Bitcoin Core Devs falsely claimed this week that nearly 40% of the knot nodes (Core's biggest competitor) counted twice, giving the wrong impression of their actual size.
Citing technical critiques of the number of reachable nodes running knots, they argued that 39% of nodes (1,758 of 4,468) were double counted due to “a civil attack designed to inflate the number of knot users.”
In the context, two most popular versions of software for Bitcoin Node operators are cores, with an advantage of about 80-88%, followed by a knot. Advantages of about 12-19%.
The exact percentage depends on the estimation method.
Read more: Cøbra warns that knots can threaten Core's reference status
Claiming 2/5 of knot nodes is fake
Bitcoin developer SuperTestNet promoted skepticism on Monday about the amount of knot nodes connected to the internet.
He easily believed that the node operator found evidence that he artificially inflated the number of nodes running the software.

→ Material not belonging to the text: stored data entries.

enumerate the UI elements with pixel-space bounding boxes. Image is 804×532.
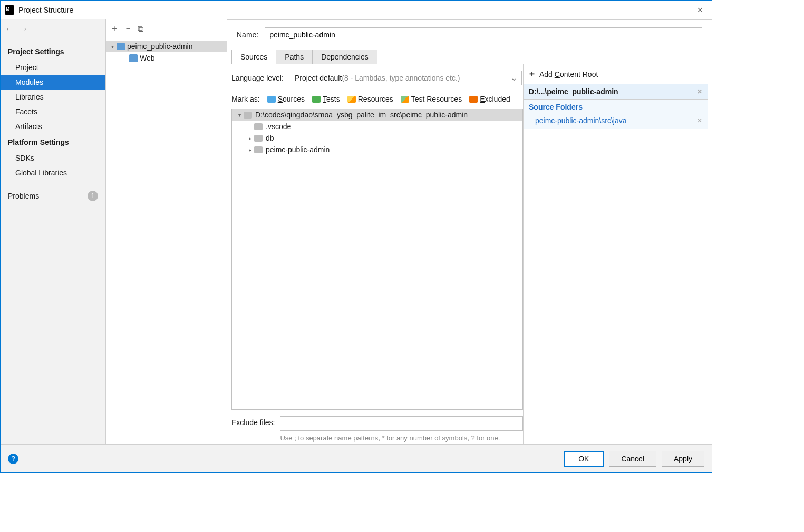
exclude-files-label: Exclude files: [231, 416, 275, 427]
window-title: Project Structure [18, 6, 693, 14]
plus-icon: ＋ [528, 68, 536, 80]
module-tree-panel: ＋ － ⧉ ▾ peimc_public-admin ▾ Web [106, 19, 227, 444]
sources-icon [267, 96, 276, 103]
copy-module-icon[interactable]: ⧉ [138, 24, 143, 34]
excluded-icon [469, 96, 478, 103]
folder-db[interactable]: ▸ db [232, 132, 522, 144]
sidebar-item-libraries[interactable]: Libraries [1, 90, 105, 104]
remove-module-icon[interactable]: － [124, 23, 132, 34]
web-icon [129, 54, 138, 62]
sidebar-item-sdks[interactable]: SDKs [1, 151, 105, 165]
tab-paths[interactable]: Paths [276, 50, 313, 64]
sidebar-item-project[interactable]: Project [1, 60, 105, 75]
add-module-icon[interactable]: ＋ [110, 23, 119, 34]
folder-peimc-public-admin[interactable]: ▸ peimc-public-admin [232, 144, 522, 155]
mark-tests-button[interactable]: Tests [312, 95, 340, 103]
test-resources-icon [401, 96, 409, 103]
problems-label: Problems [8, 192, 88, 200]
source-folders-header: Source Folders [524, 100, 708, 114]
apply-button[interactable]: Apply [662, 451, 704, 467]
add-content-root-button[interactable]: ＋ Add Content Root [524, 64, 708, 84]
sidebar-item-artifacts[interactable]: Artifacts [1, 119, 105, 134]
module-icon [117, 43, 125, 50]
folder-icon [244, 112, 252, 119]
resources-icon [347, 96, 356, 103]
nav-forward-icon[interactable]: → [18, 24, 28, 35]
sidebar-item-facets[interactable]: Facets [1, 104, 105, 119]
chevron-right-icon[interactable]: ▸ [246, 147, 254, 153]
remove-content-root-icon[interactable]: ✕ [697, 88, 702, 95]
exclude-files-hint: Use ; to separate name patterns, * for a… [280, 431, 523, 442]
help-icon[interactable]: ? [8, 454, 18, 464]
module-name: peimc_public-admin [127, 42, 193, 51]
tab-dependencies[interactable]: Dependencies [312, 50, 377, 64]
folder-icon [254, 146, 263, 153]
language-level-select[interactable]: Project default (8 - Lambdas, type annot… [290, 71, 522, 85]
sidebar-item-modules[interactable]: Modules [1, 75, 105, 90]
exclude-files-input[interactable] [280, 416, 523, 431]
nav-back-icon[interactable]: ← [5, 24, 14, 35]
close-icon[interactable]: ✕ [693, 4, 708, 16]
module-root[interactable]: ▾ peimc_public-admin [106, 41, 227, 52]
section-project-settings: Project Settings [1, 43, 105, 60]
sidebar-item-global-libraries[interactable]: Global Libraries [1, 165, 105, 180]
mark-test-resources-button[interactable]: Test Resources [401, 95, 462, 103]
chevron-down-icon[interactable]: ▾ [235, 112, 244, 118]
content-root-item[interactable]: D:\...\peimc_public-admin ✕ [524, 84, 708, 100]
folder-icon [254, 123, 263, 130]
tests-icon [312, 96, 321, 103]
remove-source-folder-icon[interactable]: ✕ [697, 117, 702, 124]
chevron-right-icon[interactable]: ▸ [246, 135, 254, 141]
chevron-down-icon[interactable]: ▾ [108, 44, 117, 50]
section-platform-settings: Platform Settings [1, 134, 105, 151]
tab-sources[interactable]: Sources [231, 50, 276, 64]
cancel-button[interactable]: Cancel [609, 451, 656, 467]
source-folder-item[interactable]: peimc-public-admin\src\java ✕ [524, 114, 708, 129]
module-facet-web[interactable]: ▾ Web [106, 52, 227, 64]
folder-root[interactable]: ▾ D:\codes\qingdao\smoa_ysbg_palite_im_s… [232, 109, 522, 121]
mark-sources-button[interactable]: Sources [267, 95, 305, 103]
source-folder-tree[interactable]: ▾ D:\codes\qingdao\smoa_ysbg_palite_im_s… [231, 109, 523, 410]
app-icon [5, 5, 14, 15]
folder-vscode[interactable]: ▸ .vscode [232, 121, 522, 132]
sidebar: ← → Project Settings Project Modules Lib… [1, 19, 106, 444]
facet-name: Web [140, 54, 155, 62]
ok-button[interactable]: OK [564, 451, 604, 467]
chevron-down-icon: ⌄ [511, 74, 517, 82]
sidebar-item-problems[interactable]: Problems 1 [1, 186, 105, 205]
language-level-label: Language level: [231, 74, 284, 82]
mark-excluded-button[interactable]: Excluded [469, 95, 510, 103]
problems-count-badge: 1 [88, 191, 98, 201]
name-input[interactable] [265, 27, 702, 42]
mark-as-label: Mark as: [231, 95, 260, 103]
folder-icon [254, 135, 263, 142]
detail-panel: Name: Sources Paths Dependencies Languag… [227, 19, 712, 444]
mark-resources-button[interactable]: Resources [347, 95, 393, 103]
name-label: Name: [237, 31, 258, 39]
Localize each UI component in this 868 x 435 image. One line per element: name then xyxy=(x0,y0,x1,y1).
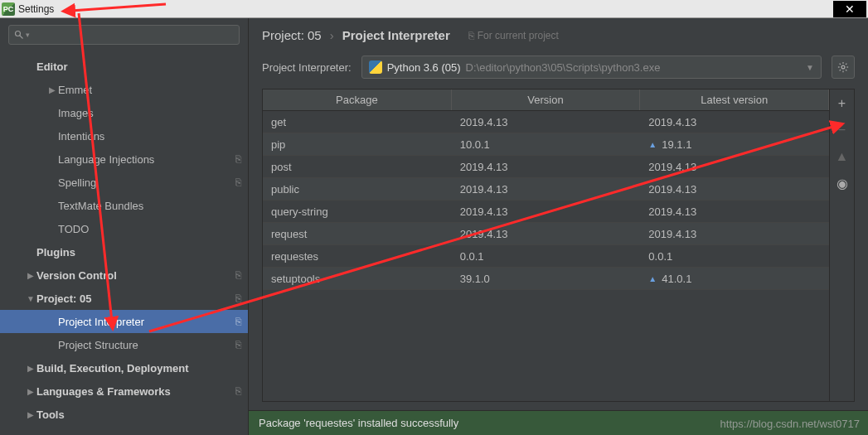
table-row[interactable]: requestes0.0.10.0.1 xyxy=(263,245,829,268)
table-row[interactable]: post2019.4.132019.4.13 xyxy=(263,156,829,178)
package-toolbar: + − ▲ ◉ xyxy=(829,89,854,401)
sidebar-item-label: Emmet xyxy=(58,84,241,96)
table-header: Package Version Latest version xyxy=(263,89,829,111)
cell-package: request xyxy=(263,228,452,240)
pycharm-icon: PC xyxy=(2,2,15,16)
breadcrumb-project[interactable]: Project: 05 xyxy=(262,28,322,42)
breadcrumb-sep: › xyxy=(330,28,334,42)
cell-version: 10.0.1 xyxy=(452,138,641,151)
sidebar-item-project-structure[interactable]: Project Structure⎘ xyxy=(0,333,248,356)
sidebar-item-language-injections[interactable]: Language Injections⎘ xyxy=(0,147,248,171)
sidebar-item-label: Spelling xyxy=(58,176,235,189)
svg-point-0 xyxy=(16,31,21,36)
copy-icon: ⎘ xyxy=(235,385,241,397)
gear-icon xyxy=(837,61,849,73)
sidebar-item-label: Intentions xyxy=(58,130,241,143)
sidebar-item-build-execution-deployment[interactable]: ▶Build, Execution, Deployment xyxy=(0,356,248,379)
chevron-icon: ▶ xyxy=(25,387,36,396)
upgrade-available-icon: ▲ xyxy=(648,274,657,283)
cell-version: 39.1.0 xyxy=(452,273,641,285)
svg-line-9 xyxy=(840,70,841,70)
interpreter-path: D:\editor\python3\05\Scripts\python3.exe xyxy=(466,61,661,74)
breadcrumb-page: Project Interpreter xyxy=(342,28,450,42)
sidebar-item-intentions[interactable]: Intentions xyxy=(0,124,248,147)
cell-version: 2019.4.13 xyxy=(452,205,641,218)
sidebar-item-label: Build, Execution, Deployment xyxy=(36,362,241,375)
copy-icon: ⎘ xyxy=(235,269,241,281)
sidebar-item-label: Version Control xyxy=(36,269,235,282)
copy-icon: ⎘ xyxy=(235,339,241,350)
table-row[interactable]: get2019.4.132019.4.13 xyxy=(263,111,829,133)
svg-line-7 xyxy=(840,64,841,65)
copy-icon: ⎘ xyxy=(235,153,241,165)
cell-latest: 2019.4.13 xyxy=(640,205,829,218)
search-input[interactable]: ▾ xyxy=(8,25,240,45)
col-latest[interactable]: Latest version xyxy=(640,89,829,110)
sidebar-item-label: Images xyxy=(58,107,241,119)
settings-tree[interactable]: Editor▶EmmetImagesIntentionsLanguage Inj… xyxy=(0,51,248,435)
close-button[interactable]: ✕ xyxy=(833,1,866,17)
sidebar-item-label: Editor xyxy=(36,60,241,73)
table-row[interactable]: request2019.4.132019.4.13 xyxy=(263,223,829,245)
chevron-icon: ▶ xyxy=(25,410,36,419)
sidebar-item-spelling[interactable]: Spelling⎘ xyxy=(0,171,248,194)
chevron-icon: ▼ xyxy=(25,294,36,303)
interpreter-settings-button[interactable] xyxy=(832,56,855,79)
upgrade-package-button[interactable]: ▲ xyxy=(833,147,851,166)
cell-package: query-string xyxy=(263,205,452,218)
interpreter-dropdown[interactable]: Python 3.6 (05) D:\editor\python3\05\Scr… xyxy=(361,56,822,79)
chevron-down-icon: ▾ xyxy=(26,31,30,39)
sidebar-item-todo[interactable]: TODO xyxy=(0,217,248,240)
sidebar-item-label: TODO xyxy=(58,223,241,235)
cell-package: post xyxy=(263,161,452,173)
sidebar-item-project-05[interactable]: ▼Project: 05⎘ xyxy=(0,287,248,310)
titlebar: PC Settings ✕ xyxy=(0,0,868,18)
sidebar-item-version-control[interactable]: ▶Version Control⎘ xyxy=(0,263,248,287)
cell-version: 0.0.1 xyxy=(452,250,641,263)
sidebar-item-emmet[interactable]: ▶Emmet xyxy=(0,78,248,101)
chevron-icon: ▶ xyxy=(25,271,36,280)
chevron-icon: ▶ xyxy=(46,85,58,94)
cell-package: requestes xyxy=(263,250,452,263)
add-package-button[interactable]: + xyxy=(833,94,851,113)
packages-table[interactable]: Package Version Latest version get2019.4… xyxy=(263,89,829,401)
table-row[interactable]: pip10.0.1▲19.1.1 xyxy=(263,133,829,156)
window-title: Settings xyxy=(18,3,54,15)
table-row[interactable]: setuptools39.1.0▲41.0.1 xyxy=(263,268,829,290)
sidebar-item-textmate-bundles[interactable]: TextMate Bundles xyxy=(0,194,248,217)
sidebar-item-editor[interactable]: Editor xyxy=(0,55,248,78)
interpreter-label: Project Interpreter: xyxy=(262,61,352,74)
col-version[interactable]: Version xyxy=(452,89,641,110)
chevron-down-icon: ▼ xyxy=(806,63,814,72)
table-row[interactable]: query-string2019.4.132019.4.13 xyxy=(263,201,829,223)
cell-latest: 2019.4.13 xyxy=(640,161,829,173)
table-row[interactable]: public2019.4.132019.4.13 xyxy=(263,178,829,201)
cell-version: 2019.4.13 xyxy=(452,228,641,240)
sidebar-item-tools[interactable]: ▶Tools xyxy=(0,403,248,426)
cell-version: 2019.4.13 xyxy=(452,183,641,196)
sidebar-item-project-interpreter[interactable]: Project Interpreter⎘ xyxy=(0,310,248,333)
search-icon xyxy=(14,30,24,40)
sidebar-item-label: Project: 05 xyxy=(36,292,235,305)
cell-latest: 2019.4.13 xyxy=(640,116,829,128)
sidebar-item-label: TextMate Bundles xyxy=(58,200,241,212)
svg-line-1 xyxy=(20,36,23,39)
copy-icon: ⎘ xyxy=(235,292,241,304)
svg-point-2 xyxy=(841,65,845,69)
breadcrumb: Project: 05 › Project Interpreter ⎘ For … xyxy=(249,18,868,49)
sidebar-item-languages-frameworks[interactable]: ▶Languages & Frameworks⎘ xyxy=(0,379,248,403)
sidebar-item-images[interactable]: Images xyxy=(0,101,248,124)
copy-icon: ⎘ xyxy=(468,30,474,41)
sidebar-item-label: Project Interpreter xyxy=(58,316,235,328)
copy-icon: ⎘ xyxy=(235,176,241,188)
sidebar-item-plugins[interactable]: Plugins xyxy=(0,240,248,263)
sidebar-item-label: Tools xyxy=(36,408,241,421)
col-package[interactable]: Package xyxy=(263,89,452,110)
cell-latest: ▲19.1.1 xyxy=(640,138,829,151)
remove-package-button[interactable]: − xyxy=(833,121,851,139)
cell-package: public xyxy=(263,183,452,196)
content-pane: Project: 05 › Project Interpreter ⎘ For … xyxy=(249,18,868,435)
show-early-releases-button[interactable]: ◉ xyxy=(833,174,851,192)
sidebar-item-label: Languages & Frameworks xyxy=(36,385,235,398)
cell-version: 2019.4.13 xyxy=(452,116,641,128)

Coin-like node tracking dashboard. Dance estimates 19% of nodes on the Bitcoin network. However, SuperTestnet claimed that Proknot Sybil Attackers was inflated those numbers.

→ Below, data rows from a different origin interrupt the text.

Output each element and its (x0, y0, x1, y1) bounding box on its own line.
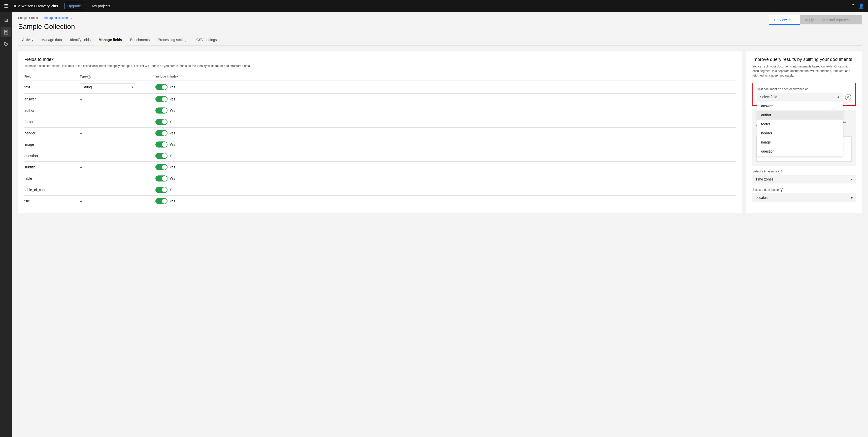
table-row: title–Yes (25, 195, 736, 207)
fields-panel-subtitle: To make a field searchable, include it i… (25, 64, 736, 68)
dropdown-item-header[interactable]: header (757, 129, 843, 138)
my-projects-link[interactable]: My projects (92, 4, 110, 8)
table-row: answer–Yes (25, 93, 736, 105)
table-row: table–Yes (25, 173, 736, 184)
timezone-info-icon[interactable]: i (778, 170, 782, 173)
locale-select[interactable]: Locales (752, 193, 856, 202)
field-type: – (80, 105, 155, 116)
apply-changes-button[interactable]: Apply changes and reprocess → (800, 15, 862, 25)
field-include: Yes (155, 80, 736, 93)
field-include: Yes (155, 139, 736, 150)
field-include: Yes (155, 173, 736, 184)
include-toggle[interactable] (155, 119, 167, 125)
include-label: Yes (169, 108, 175, 112)
dropdown-item-footer[interactable]: footer (757, 120, 843, 129)
table-row: author–Yes (25, 105, 736, 116)
field-type: – (80, 116, 155, 127)
field-type: – (80, 184, 155, 195)
dropdown-item-answer[interactable]: answer (757, 101, 843, 110)
split-panel: Improve query results by splitting your … (746, 51, 862, 213)
split-select-container: Select field ▲ answer author footer head… (757, 93, 843, 101)
breadcrumb-project: Sample Project (18, 16, 38, 20)
timezone-label: Select a time zone i (752, 170, 856, 173)
split-section: Split document on each occurrence of Sel… (752, 83, 856, 106)
include-toggle[interactable] (155, 153, 167, 159)
split-label: Split document on each occurrence of (757, 87, 851, 91)
help-icon[interactable]: ? (852, 3, 855, 9)
breadcrumb-sep1: / (40, 16, 41, 20)
include-toggle[interactable] (155, 187, 167, 193)
field-name: text (25, 80, 80, 93)
field-name: header (25, 127, 80, 139)
fields-panel-title: Fields to index (25, 57, 736, 62)
tab-manage-fields[interactable]: Manage fields (95, 35, 126, 45)
split-field-select[interactable]: Select field ▲ (757, 93, 843, 101)
include-label: Yes (169, 120, 175, 124)
breadcrumb-sep2: / (71, 16, 72, 20)
include-toggle[interactable] (155, 164, 167, 170)
fields-table: Field Type i Include in index textString… (25, 73, 736, 207)
split-field-dropdown[interactable]: answer author footer header image questi… (757, 101, 843, 156)
include-label: Yes (169, 176, 175, 180)
field-include: Yes (155, 116, 736, 127)
sidebar-icon-grid[interactable]: ⊞ (1, 15, 11, 25)
include-toggle[interactable] (155, 198, 167, 204)
timezone-select-wrap: Time zones ▾ (752, 175, 856, 184)
upgrade-link[interactable]: Upgrade (64, 3, 84, 9)
type-info-icon[interactable]: i (87, 75, 91, 78)
tab-csv-settings[interactable]: CSV settings (192, 35, 221, 45)
tab-activity[interactable]: Activity (18, 35, 37, 45)
clear-split-button[interactable]: ✕ (845, 94, 851, 100)
include-toggle[interactable] (155, 130, 167, 136)
include-toggle[interactable] (155, 107, 167, 113)
field-include: Yes (155, 161, 736, 173)
breadcrumb-collections[interactable]: Manage collections (43, 16, 69, 20)
dropdown-item-question[interactable]: question (757, 147, 843, 156)
include-label: Yes (169, 97, 175, 101)
field-type: – (80, 139, 155, 150)
tab-processing-settings[interactable]: Processing settings (154, 35, 192, 45)
locale-info-icon[interactable]: i (780, 188, 783, 192)
field-name: footer (25, 116, 80, 127)
top-actions: Preview data Apply changes and reprocess… (763, 12, 868, 28)
field-type[interactable]: String (80, 80, 155, 93)
include-toggle[interactable] (155, 141, 167, 147)
tab-identify-fields[interactable]: Identify fields (66, 35, 95, 45)
sidebar-icon-document[interactable] (1, 27, 11, 37)
field-type: – (80, 161, 155, 173)
col-field: Field (25, 73, 80, 80)
menu-icon[interactable]: ☰ (4, 3, 8, 9)
preview-data-button[interactable]: Preview data (769, 15, 800, 25)
tab-manage-data[interactable]: Manage data (37, 35, 66, 45)
dropdown-item-image[interactable]: image (757, 138, 843, 147)
include-label: Yes (169, 131, 175, 135)
field-type: – (80, 173, 155, 184)
tabs: Activity Manage data Identify fields Man… (18, 35, 862, 45)
col-type: Type i (80, 73, 155, 80)
table-row: textStringYes (25, 80, 736, 93)
field-name: table (25, 173, 80, 184)
user-icon[interactable]: 👤 (859, 3, 864, 9)
field-name: title (25, 195, 80, 207)
include-toggle[interactable] (155, 175, 167, 181)
include-toggle[interactable] (155, 96, 167, 102)
include-toggle[interactable] (155, 84, 167, 90)
split-select-placeholder: Select field (760, 95, 777, 99)
fields-panel: Fields to index To make a field searchab… (18, 51, 742, 213)
type-select[interactable]: String (80, 83, 135, 91)
dropdown-item-author[interactable]: author (757, 110, 843, 120)
table-row: footer–Yes (25, 116, 736, 127)
sidebar-icon-tag[interactable] (1, 39, 11, 49)
include-label: Yes (169, 85, 175, 89)
table-row: question–Yes (25, 150, 736, 161)
field-name: author (25, 105, 80, 116)
tab-enrichments[interactable]: Enrichments (126, 35, 154, 45)
include-label: Yes (169, 154, 175, 158)
include-label: Yes (169, 142, 175, 146)
field-include: Yes (155, 127, 736, 139)
split-panel-desc: You can split your documents into segmen… (752, 64, 856, 78)
field-name: question (25, 150, 80, 161)
panels: Fields to index To make a field searchab… (18, 51, 862, 213)
topnav: ☰ IBM Watson Discovery Plus Upgrade My p… (0, 0, 868, 12)
timezone-select[interactable]: Time zones (752, 175, 856, 184)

After unreplicating the data, he insisted on real control of the knot It may be close to 12.3%.
Other observers were skeptical that meaningful cibil attacks were occurring in favor of the knot.
On the contrary, the rise in knot nodes was “mainly all organic,” and could have been consistent with ideological disagreements about hardware purchases and the adoption of core driving knots.

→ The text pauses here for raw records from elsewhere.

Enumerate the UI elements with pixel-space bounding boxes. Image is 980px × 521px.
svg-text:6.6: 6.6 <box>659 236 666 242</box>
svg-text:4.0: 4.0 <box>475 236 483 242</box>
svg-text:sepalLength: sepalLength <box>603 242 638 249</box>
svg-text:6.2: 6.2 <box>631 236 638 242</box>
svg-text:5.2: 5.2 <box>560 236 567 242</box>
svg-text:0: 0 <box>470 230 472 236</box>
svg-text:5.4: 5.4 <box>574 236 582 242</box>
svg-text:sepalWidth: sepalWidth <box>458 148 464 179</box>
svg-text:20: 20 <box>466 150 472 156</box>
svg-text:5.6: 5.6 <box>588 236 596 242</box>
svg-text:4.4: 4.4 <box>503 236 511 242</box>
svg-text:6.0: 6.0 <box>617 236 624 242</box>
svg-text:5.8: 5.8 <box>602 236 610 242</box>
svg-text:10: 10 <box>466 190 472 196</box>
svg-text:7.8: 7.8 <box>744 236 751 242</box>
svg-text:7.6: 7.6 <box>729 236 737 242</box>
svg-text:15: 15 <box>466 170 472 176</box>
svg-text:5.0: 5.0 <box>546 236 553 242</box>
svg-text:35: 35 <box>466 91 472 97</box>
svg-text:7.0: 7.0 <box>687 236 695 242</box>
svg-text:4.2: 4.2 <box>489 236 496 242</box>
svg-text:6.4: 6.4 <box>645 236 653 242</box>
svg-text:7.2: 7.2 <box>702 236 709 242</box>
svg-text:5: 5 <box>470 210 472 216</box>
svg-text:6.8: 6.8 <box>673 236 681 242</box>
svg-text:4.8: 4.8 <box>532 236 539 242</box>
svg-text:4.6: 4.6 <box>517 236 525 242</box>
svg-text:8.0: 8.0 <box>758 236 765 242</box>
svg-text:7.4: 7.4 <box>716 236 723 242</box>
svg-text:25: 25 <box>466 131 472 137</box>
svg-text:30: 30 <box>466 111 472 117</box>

Another skeptic in the SuperTestNet analysis zoomed out to a larger time frame to visually demonstrate the natural trending increase in knots.
Better explanation of “Most of the recent gaps”
Soon, Bitcoin Hardware Company Start9 got caught up in an analysis of SuperTestNet. Explain that of SuperTestNet's 1,758 suspicious Sybil nodes, up to 1,000 are not actually sybil nodes From its own storefront.
Data from Start9 has led SuperTestNet to retract most of its previous claims. Callebtc, who briefly celebrated Supertestnet's suspicious statistics, deleted his congratulatory post.
Civil attacks on Bitcoin networks involve running fake or duplicate nodes controlled by the same person to obtain an unbalanced effect on statistics or transaction propagation.
People can use Sybil Tactics to trick users into connecting with nodes and highlighting more important influences than they actually are.
Sometimes, cibil attacks are relatively harmless. For example, in 2015, it denounced chain analysis for carrying out a cibil attack by manipulating fake nodes to geolocate several Bitcoin users.
The effort had no relation to affecting transaction propagation or node control statistics.
In the case of knots, if a cibil attack is truly occurring, then the leader is Perhaps the motivation to promote knots as a viable alternative to the core. However, whether or not a cibil attack will occur is a matter of ongoing debate.